2. The method for detecting the 3D target through the multi-modal information space-time fusion in the foggy day scene according to claim 1, wherein the laser radar point cloud data are extracted into voxel points, and the millimeter wave radar point cloud is preprocessed in a PointNet mode.

3. The method for detecting the 3D target through the space-time fusion of the multi-modal information in the foggy day scene according to claim 1, wherein in step S2, the point cloud of the millimeter wave radar is converted into a laser radar coordinate system to be matched with voxels of the laser radar, and then all the voxels and the spatial position of the point cloud feature conversion are projected onto a bird' S-eye view.

4. The method for detecting the 3D target through the space-time fusion of the multi-modal information in the foggy day scene according to claim 1, wherein in the step S2, voxels generated by a laser radar in a certain range are searched by adopting KNN (K-nearest neighbor) with a millimeter wave radar point cloud as a center, and random sampling is performed; and finally, carrying out association and feature splicing on the screened point cloud voxels of the laser radar and the point cloud of the millimeter wave radar to obtain enhanced fusion features.

5. The method for detecting the 3D target through the spatio-temporal fusion of the multimodal information in the foggy day scene according to claim 1, wherein the step S3 specifically comprises the following steps:

taking 2.5m multiplied by 2.5m as the size of a space-time window, and taking all voxel characteristics at different moments but at the same window position as all elements in the space-time window;

6. The method for detecting the 3D target through the multi-modal information space-time fusion in the foggy day scene according to claim 1, wherein the step S4 specifically comprises the following steps:

and respectively inputting the space-time semantic feature map with the arranged reference frame into a full-connection layer of two branches of the target classification detection head and the frame regression detection head to obtain a network object classification score and a prediction frame, and filtering the detection frame with a low input threshold value based on the score to obtain a high-quality detection frame.

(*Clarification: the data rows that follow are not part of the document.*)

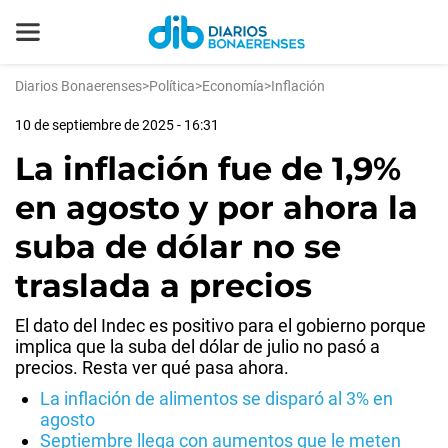
Diarios Bonaerenses
>
Política
>
Economía
>
Inflación
10 de septiembre de 2025 - 16:31
La inflación fue de 1,9%
en agosto y por ahora la
suba de dólar no se
traslada a precios
El dato del Indec es positivo para el gobierno porque
implica que la suba del dólar de julio no pasó a
precios. Resta ver qué pasa ahora.
La inflación de alimentos se disparó al 3% en
agosto
Septiembre llega con aumentos que le meten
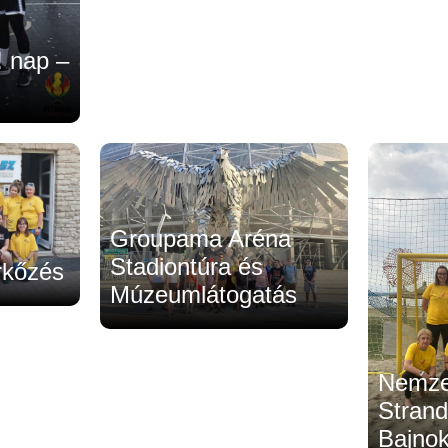
! nap –
Groupama Aréna
Stadiontúra és
kőzés
Múzeumlátogatás
Nemze
Strand
Bajno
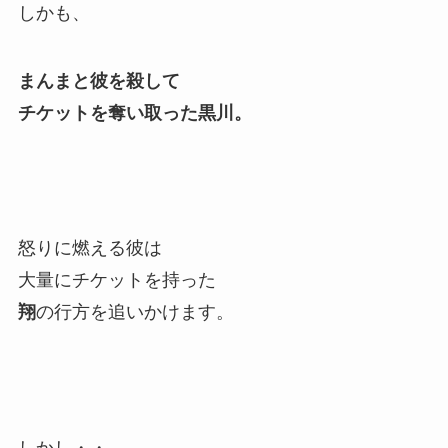
しかも、
まんまと彼を殺して
チケットを奪い取った黒川。
怒りに燃える彼は
大量にチケットを持った
翔
の行方を追いかけます。
しかし・・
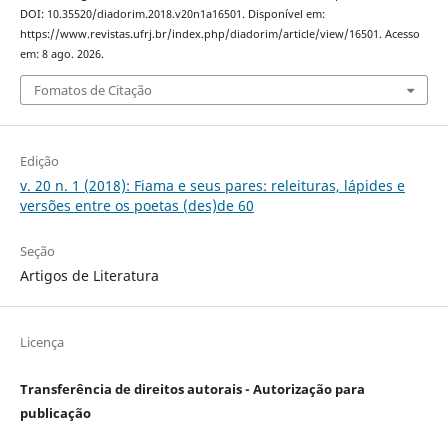
DOI: 10.35520/diadorim.2018.v20n1a16501. Disponível em:
https://www.revistas.ufrj.br/index.php/diadorim/article/view/16501. Acesso
em: 8 ago. 2026.
Fomatos de Citação
Edição
v. 20 n. 1 (2018): Fiama e seus pares: releituras, lápides e
versões entre os poetas (des)de 60
Seção
Artigos de Literatura
Licença
Transferência de direitos autorais - Autorização para
publicação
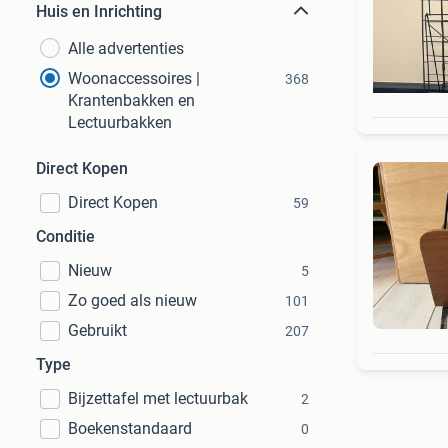
Huis en Inrichting
Alle advertenties
Woonaccessoires |
368
Krantenbakken en
Lectuurbakken
Direct Kopen
Direct Kopen
59
Conditie
Nieuw
5
Zo goed als nieuw
101
Gebruikt
207
Type
Bijzettafel met lectuurbak
2
Boekenstandaard
0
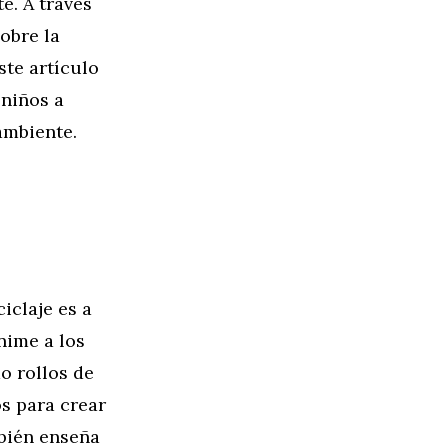
e. A través
obre la
ste artículo
 niños a
ambiente.
iclaje es a
nime a los
o rollos de
os para crear
mbién enseña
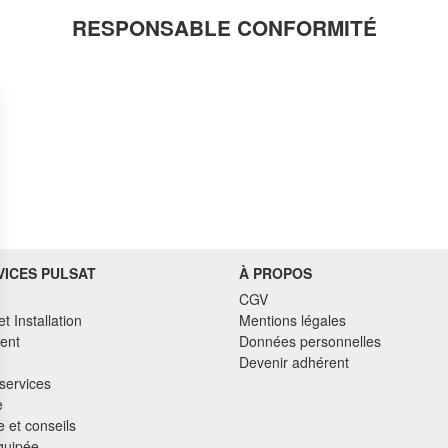
RESPONSABLE CONFORMITÉ
VICES PULSAT
À PROPOS
CGV
et Installation
Mentions légales
ent
Données personnelles
Devenir adhérent
services
e
 et conseils
quipée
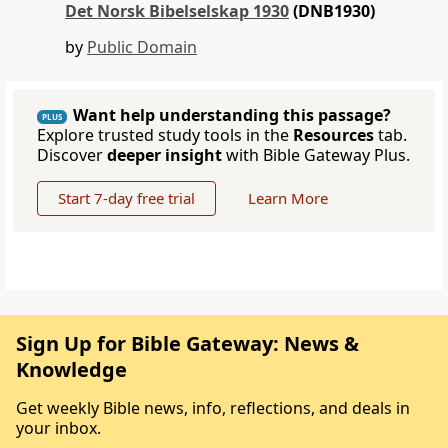
Det Norsk Bibelselskap 1930
(DNB1930)
by
Public Domain
Want help understanding this passage?
PLUS
Explore trusted study tools in the
Resources
tab.
Discover
deeper insight
with Bible Gateway Plus.
Start 7-day free trial
Learn More
Sign Up for Bible Gateway: News &
Knowledge
Get weekly Bible news, info, reflections, and deals in
your inbox.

7. The method for detecting the 3D target through the space-time fusion of the multi-modal information in the foggy day scene as claimed in claim 6, wherein the size of the reference frame is obtained according to the average value of the labeled data of a certain category in the data set so as to reduce the difficulty of the network learning.

8. A3D target detection system for multi-modal information space-time fusion in a foggy day scene is characterized by comprising:

the feature coding module is used for inputting the space-time fusion features under the bird's-eye view angle to a self-attention-based transform encoder, and performing feature coding in a self-attention mode to obtain space-time semantic features which have the same size as the original feature map but have higher dimension;

9. A computer storage medium having stored therein a computer program executable by a processor, the computer program executing the method for 3D object detection by spatiotemporal fusion of multimodal information in foggy day scenes according to any one of claims 1 to 7.

10. A vehicle-mounted foggy day scene target detection system is characterized by comprising a data collector, a vehicle-mounted storage computing platform and a vehicle actuator, wherein the data collector comprises a laser radar, a millimeter wave radar and a vehicle data sensor, a computer storage medium according to claim 9 is arranged in the vehicle-mounted storage computing platform, and the vehicle actuator executes corresponding actions according to a control instruction output by the vehicle-mounted storage computing platform.